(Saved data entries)
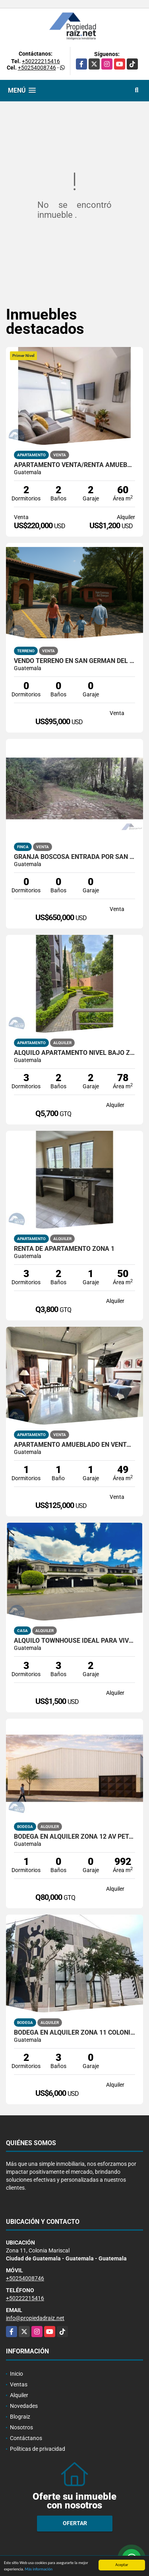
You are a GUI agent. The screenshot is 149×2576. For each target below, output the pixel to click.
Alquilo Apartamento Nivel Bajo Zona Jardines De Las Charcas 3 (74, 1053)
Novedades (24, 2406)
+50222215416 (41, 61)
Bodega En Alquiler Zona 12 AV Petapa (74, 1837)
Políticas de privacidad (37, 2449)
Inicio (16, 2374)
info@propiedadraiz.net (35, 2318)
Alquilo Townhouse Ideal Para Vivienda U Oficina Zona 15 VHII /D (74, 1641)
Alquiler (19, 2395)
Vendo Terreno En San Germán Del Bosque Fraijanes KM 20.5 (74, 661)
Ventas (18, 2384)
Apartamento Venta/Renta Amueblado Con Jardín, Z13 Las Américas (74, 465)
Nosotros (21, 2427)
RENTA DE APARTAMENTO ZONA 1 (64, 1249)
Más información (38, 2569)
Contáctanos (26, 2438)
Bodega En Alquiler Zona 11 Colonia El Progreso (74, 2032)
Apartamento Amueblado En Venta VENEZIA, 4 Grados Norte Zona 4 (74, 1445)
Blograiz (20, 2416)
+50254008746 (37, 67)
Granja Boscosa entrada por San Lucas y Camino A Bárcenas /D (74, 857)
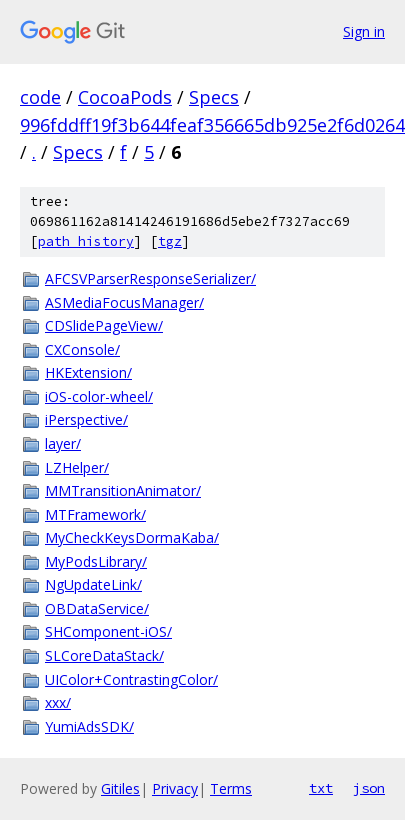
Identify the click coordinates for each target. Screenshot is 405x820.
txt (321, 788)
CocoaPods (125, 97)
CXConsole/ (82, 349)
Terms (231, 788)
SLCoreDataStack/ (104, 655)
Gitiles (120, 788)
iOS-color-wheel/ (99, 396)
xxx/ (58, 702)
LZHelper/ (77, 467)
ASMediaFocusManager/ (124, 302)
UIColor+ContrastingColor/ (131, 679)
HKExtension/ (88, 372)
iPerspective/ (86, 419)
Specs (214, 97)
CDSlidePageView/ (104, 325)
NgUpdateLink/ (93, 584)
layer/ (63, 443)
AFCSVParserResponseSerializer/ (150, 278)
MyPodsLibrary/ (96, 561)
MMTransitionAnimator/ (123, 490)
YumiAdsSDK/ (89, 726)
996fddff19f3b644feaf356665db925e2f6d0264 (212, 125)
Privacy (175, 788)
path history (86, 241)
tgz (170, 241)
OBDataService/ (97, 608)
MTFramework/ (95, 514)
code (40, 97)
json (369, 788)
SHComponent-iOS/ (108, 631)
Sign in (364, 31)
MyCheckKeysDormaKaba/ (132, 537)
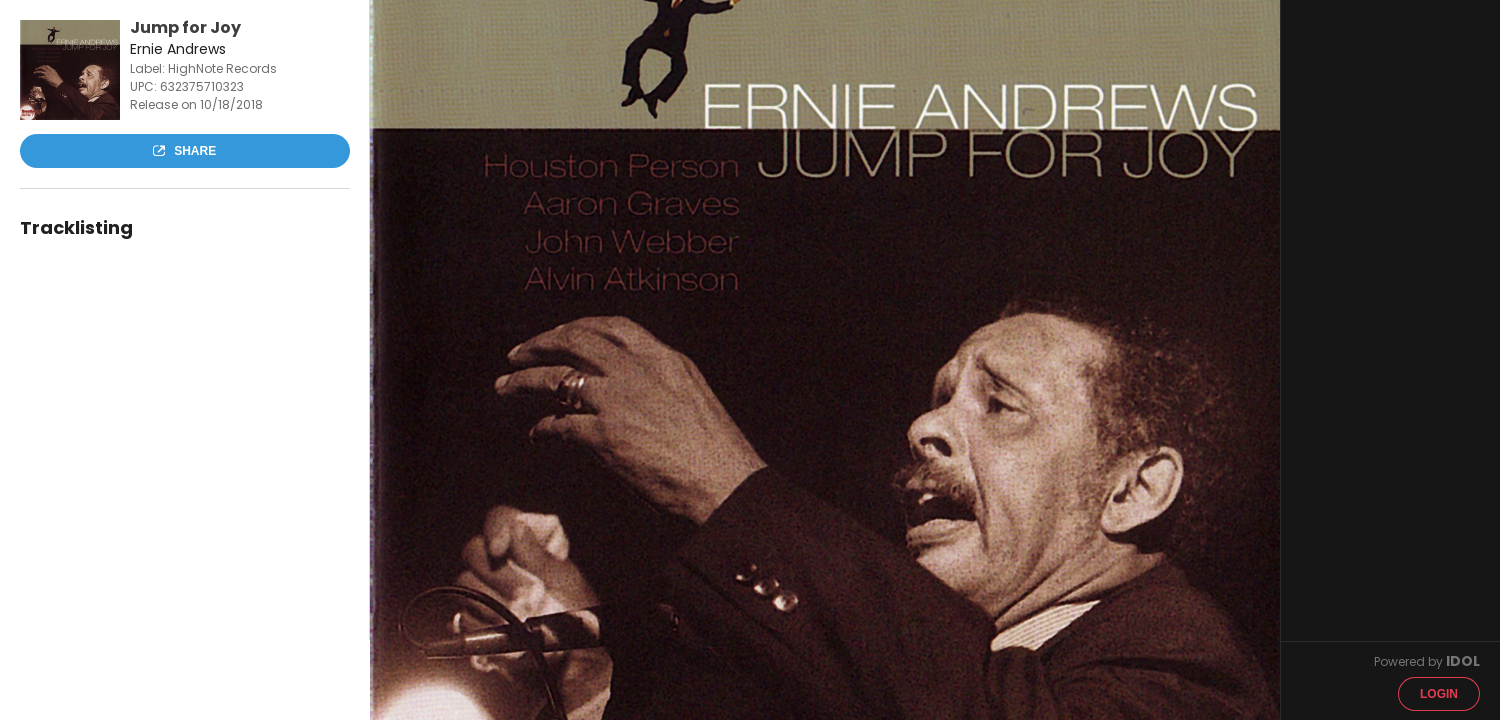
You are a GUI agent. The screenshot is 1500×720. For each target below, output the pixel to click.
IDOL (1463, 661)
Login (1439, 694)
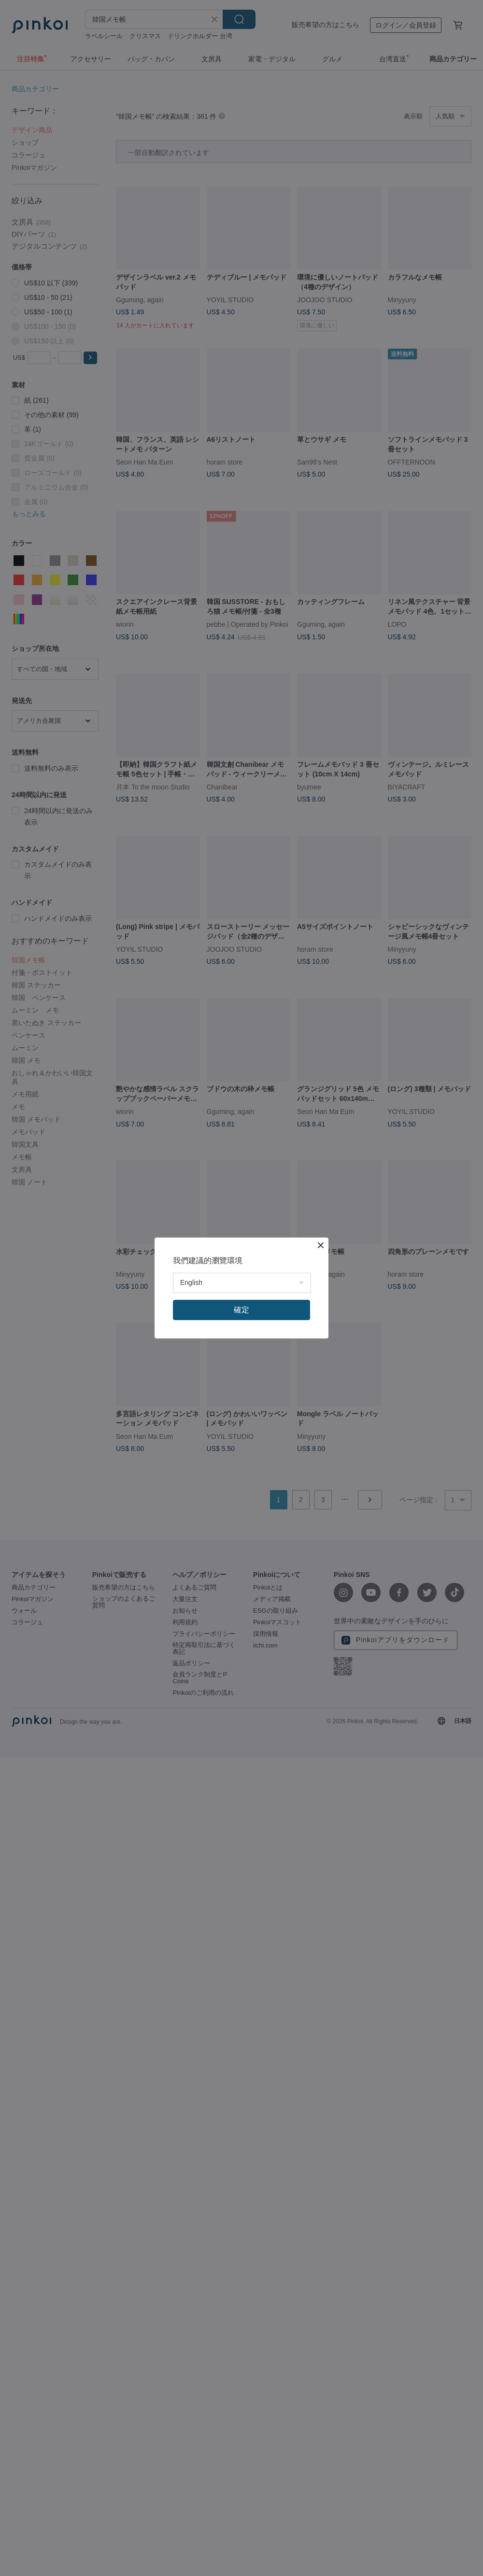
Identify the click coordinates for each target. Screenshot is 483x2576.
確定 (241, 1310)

* * *

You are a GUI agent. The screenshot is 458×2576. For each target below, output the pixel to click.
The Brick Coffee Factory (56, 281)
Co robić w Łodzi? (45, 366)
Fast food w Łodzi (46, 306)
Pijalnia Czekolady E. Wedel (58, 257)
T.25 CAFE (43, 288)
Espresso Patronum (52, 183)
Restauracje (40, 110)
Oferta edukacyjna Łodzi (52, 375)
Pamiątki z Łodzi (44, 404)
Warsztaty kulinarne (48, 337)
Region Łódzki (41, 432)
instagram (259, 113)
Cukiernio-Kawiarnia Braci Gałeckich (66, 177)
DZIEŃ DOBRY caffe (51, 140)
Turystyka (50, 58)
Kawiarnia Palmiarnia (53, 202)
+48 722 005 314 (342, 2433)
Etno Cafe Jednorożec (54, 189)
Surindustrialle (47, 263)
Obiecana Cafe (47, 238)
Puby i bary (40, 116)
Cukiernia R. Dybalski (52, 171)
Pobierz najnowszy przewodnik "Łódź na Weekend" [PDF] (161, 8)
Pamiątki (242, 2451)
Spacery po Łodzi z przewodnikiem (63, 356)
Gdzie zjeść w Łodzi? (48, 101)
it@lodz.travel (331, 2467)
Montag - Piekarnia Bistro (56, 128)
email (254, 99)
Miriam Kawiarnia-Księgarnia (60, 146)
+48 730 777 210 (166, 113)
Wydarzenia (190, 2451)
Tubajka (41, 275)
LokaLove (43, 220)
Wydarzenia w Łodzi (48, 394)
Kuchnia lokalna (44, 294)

* **WHAT THE TASK REQUIRES**
Word for word, write out the lines above running from the one with "MTFramework/ (95, 514)" up to and including the one with "確定 (241, 1310)". Drop any picture.

* **RESPONSE AREA**
MTFramework/ (95, 514)
code (40, 97)
json (369, 788)
SHComponent-iOS/ (108, 631)
Sign in (364, 31)
MyCheckKeysDormaKaba/ (132, 537)
You are a GUI agent. The screenshot is 1500×720. For each target below, output the pixel to click.
IDOL (1463, 661)
Login (1439, 694)
Identify the click coordinates for each target. Screenshot is 483x2576.
確定 (241, 1310)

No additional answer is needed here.